Der Granatapfel findet sowohl im Alten Testament als auch in der griechischen Mythologie und im Koran Erwähnung. Er galt als Symbol der Liebe und der Fruchtbarkeit, den Christen auch der Unsterblichkeit und der Wiederauferstehung. In der bildenden Kunst des Mittelalter wurde der Granatapfel häufig zu einem Apfel (Malus domestica) umgedeutet.

Zu den wirksamen Inhaltsstoffen des Granatapfels zählen Vitamine, Mineralstoffe, Spurenelemente, Gerbstoffe, Phytohormone, Zell-Schutzstoffe (Antioxidantien) u.a.

Stamm-, Ast- und Wurzelrinde des Baums, seine Früchte, deren Schale und der Saft daraus sowie die Blüten wurden schon in der Antike zu Heilzwecken gebraucht. So empfahlen Celsus, Dioscurides und Plinius die frische oder getrocknete Wurzelrinde als Mittel gegen Befall durch Darmparasiten (bes. Bandwürmer).

In unseren kühlen nördlichen Breiten, die kein geeignetes Anbaugebiet für den Granatapfelbaum darstellen, gelangten Produkte von diesem Baum als Luxus-Importgüter und als Arzneimittel, die in Apotheken als Spezereien vertrieben wurden.
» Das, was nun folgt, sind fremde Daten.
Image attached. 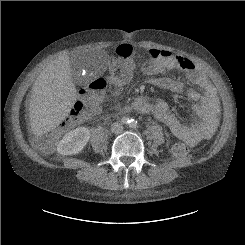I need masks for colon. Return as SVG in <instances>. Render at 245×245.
<instances>
[{
    "label": "colon",
    "mask_w": 245,
    "mask_h": 245,
    "mask_svg": "<svg viewBox=\"0 0 245 245\" xmlns=\"http://www.w3.org/2000/svg\"><path fill=\"white\" fill-rule=\"evenodd\" d=\"M144 59L140 50H134L131 46L117 56L110 65L106 76H100L87 82L80 90V99L75 103L73 113L67 117L63 124L38 138L41 146L53 144L59 136L71 130L85 119L95 116L100 110V96L108 89H117L121 84L128 81L132 75V64ZM148 67L153 65L148 63ZM84 113V114H83ZM190 148L187 144L176 142L171 144L170 152L177 158H184L189 154Z\"/></svg>",
    "instance_id": "colon-1"
}]
</instances>
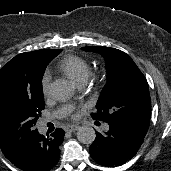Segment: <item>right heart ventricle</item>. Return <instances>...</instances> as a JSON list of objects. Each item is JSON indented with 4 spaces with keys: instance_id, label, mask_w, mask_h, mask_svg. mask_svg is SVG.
Instances as JSON below:
<instances>
[{
    "instance_id": "obj_1",
    "label": "right heart ventricle",
    "mask_w": 171,
    "mask_h": 171,
    "mask_svg": "<svg viewBox=\"0 0 171 171\" xmlns=\"http://www.w3.org/2000/svg\"><path fill=\"white\" fill-rule=\"evenodd\" d=\"M59 69L77 84L87 80L90 66L87 61L76 55H68L59 63Z\"/></svg>"
}]
</instances>
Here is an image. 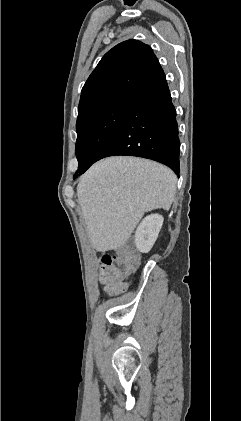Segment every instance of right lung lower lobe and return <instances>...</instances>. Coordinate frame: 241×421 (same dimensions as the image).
<instances>
[{
  "label": "right lung lower lobe",
  "mask_w": 241,
  "mask_h": 421,
  "mask_svg": "<svg viewBox=\"0 0 241 421\" xmlns=\"http://www.w3.org/2000/svg\"><path fill=\"white\" fill-rule=\"evenodd\" d=\"M179 153L176 110L162 73L132 98L120 126L95 162L113 155L137 156L165 164L178 174ZM87 169L77 170L74 177Z\"/></svg>",
  "instance_id": "98d812e1"
}]
</instances>
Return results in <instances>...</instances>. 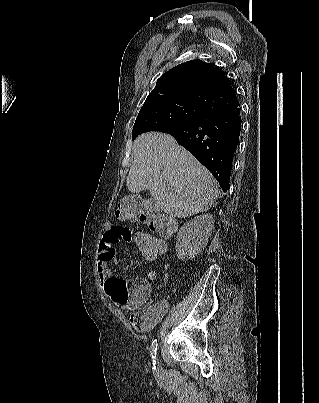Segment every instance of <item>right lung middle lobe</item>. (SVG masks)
I'll return each instance as SVG.
<instances>
[{
    "instance_id": "right-lung-middle-lobe-1",
    "label": "right lung middle lobe",
    "mask_w": 319,
    "mask_h": 403,
    "mask_svg": "<svg viewBox=\"0 0 319 403\" xmlns=\"http://www.w3.org/2000/svg\"><path fill=\"white\" fill-rule=\"evenodd\" d=\"M210 113L192 103H160L141 108L134 124L132 139L148 131H159L174 125H185Z\"/></svg>"
}]
</instances>
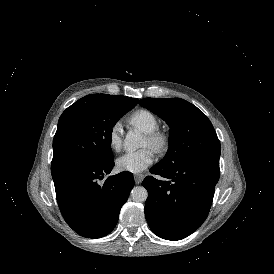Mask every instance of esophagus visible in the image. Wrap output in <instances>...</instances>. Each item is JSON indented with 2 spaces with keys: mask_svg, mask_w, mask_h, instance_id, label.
I'll return each instance as SVG.
<instances>
[{
  "mask_svg": "<svg viewBox=\"0 0 274 274\" xmlns=\"http://www.w3.org/2000/svg\"><path fill=\"white\" fill-rule=\"evenodd\" d=\"M144 179V175L143 174H135L134 175V180L136 184H140Z\"/></svg>",
  "mask_w": 274,
  "mask_h": 274,
  "instance_id": "1",
  "label": "esophagus"
}]
</instances>
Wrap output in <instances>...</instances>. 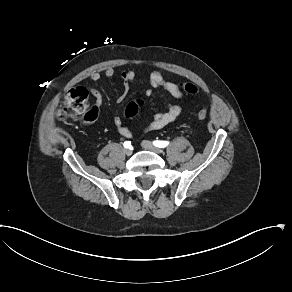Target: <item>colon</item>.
<instances>
[{
    "instance_id": "1",
    "label": "colon",
    "mask_w": 292,
    "mask_h": 292,
    "mask_svg": "<svg viewBox=\"0 0 292 292\" xmlns=\"http://www.w3.org/2000/svg\"><path fill=\"white\" fill-rule=\"evenodd\" d=\"M181 89L185 93L196 95L199 93L200 88L196 84L185 82L182 84ZM146 104L145 99L138 98L129 102L125 109L124 115L126 118L135 117L139 110ZM99 113V106L97 104H90L89 93L83 87H75L70 89L64 96L62 106L58 110V116L61 120L79 119L82 121H89L94 119ZM208 116V109L201 107L198 110L197 117L200 120L206 119Z\"/></svg>"
}]
</instances>
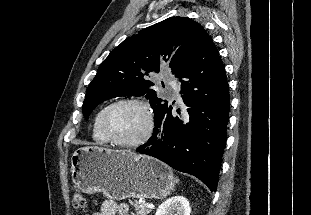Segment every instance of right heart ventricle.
I'll return each instance as SVG.
<instances>
[{
    "mask_svg": "<svg viewBox=\"0 0 311 215\" xmlns=\"http://www.w3.org/2000/svg\"><path fill=\"white\" fill-rule=\"evenodd\" d=\"M104 108H101L95 115L94 121H93V128H92V136L93 139L98 144H107L109 141L105 138V136L102 134L100 129V117L103 112Z\"/></svg>",
    "mask_w": 311,
    "mask_h": 215,
    "instance_id": "obj_1",
    "label": "right heart ventricle"
}]
</instances>
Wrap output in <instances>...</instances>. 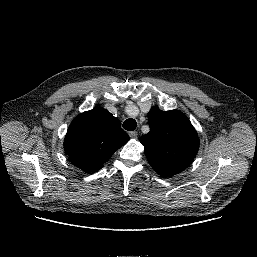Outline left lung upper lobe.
<instances>
[{
    "label": "left lung upper lobe",
    "mask_w": 257,
    "mask_h": 257,
    "mask_svg": "<svg viewBox=\"0 0 257 257\" xmlns=\"http://www.w3.org/2000/svg\"><path fill=\"white\" fill-rule=\"evenodd\" d=\"M150 131L139 140L153 169L162 177L185 170L199 149L197 132L179 110L162 111L152 107L148 113Z\"/></svg>",
    "instance_id": "5c2ea615"
}]
</instances>
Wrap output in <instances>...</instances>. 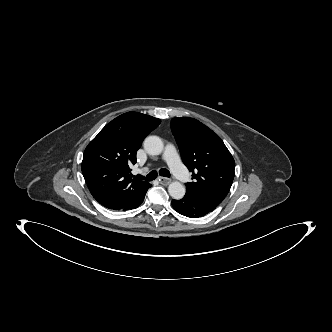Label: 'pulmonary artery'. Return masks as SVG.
<instances>
[{
  "mask_svg": "<svg viewBox=\"0 0 332 332\" xmlns=\"http://www.w3.org/2000/svg\"><path fill=\"white\" fill-rule=\"evenodd\" d=\"M163 158L168 163L172 172L179 180L186 181L188 179V172L183 166V164L180 162L175 147L172 144H168L166 146Z\"/></svg>",
  "mask_w": 332,
  "mask_h": 332,
  "instance_id": "e3ab8cb5",
  "label": "pulmonary artery"
}]
</instances>
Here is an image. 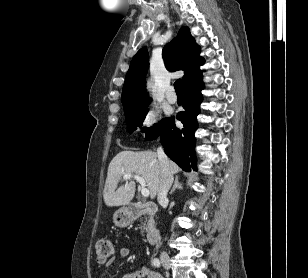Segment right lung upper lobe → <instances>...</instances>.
Returning <instances> with one entry per match:
<instances>
[{"label":"right lung upper lobe","mask_w":308,"mask_h":278,"mask_svg":"<svg viewBox=\"0 0 308 278\" xmlns=\"http://www.w3.org/2000/svg\"><path fill=\"white\" fill-rule=\"evenodd\" d=\"M199 54L200 47L188 27H182L177 37L163 48L162 56L167 70H184V89L202 78L199 67L204 64V59ZM148 68V52L142 48L133 57L126 74L121 97L124 111L150 103L148 93L144 92Z\"/></svg>","instance_id":"cb5924a9"}]
</instances>
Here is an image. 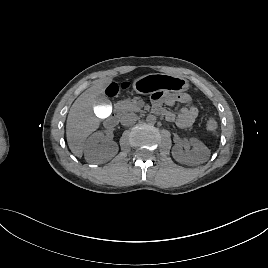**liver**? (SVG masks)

Von daher ist es nicht verwunderlich, dass der Granatapfel keinen Eingang in volkstümliches Brauchtum, in die Volksmedizin oder in den Aberglauben gefunden hat.

Ärzte behandelten ruhrartige Erkrankungen mit Abkochungen von Granatapfel-Schalen. Die Samenkörner wurden zu Empfängisverhütung genommen, der Fruchtsaft war Bestandteil vieler Liebestränke. Der Macer floridus empfiehlt gegen Ohrenschmerzen das Einträufeln von Rautensaft, der in einer Granatapfelschale “lau geworden” war.